### [TASK DESCRIPTION]
When you copy the material below, keep every line exact and drop the pictures.

### [INPUT DATA]
☆ ☆ ☆

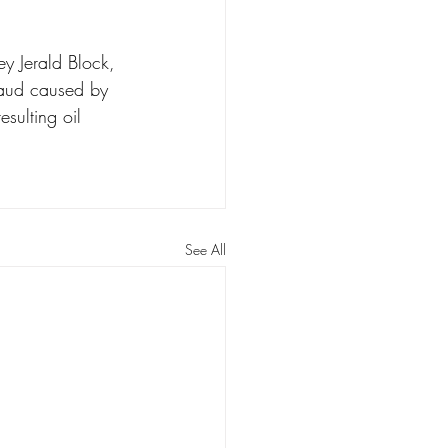
y Jerald Block, 
raud caused by 
sulting oil 
See All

☆ ☆ ☆

### [WRITTEN ANSWER]
y Jerald Block, 
raud caused by 
sulting oil 
See All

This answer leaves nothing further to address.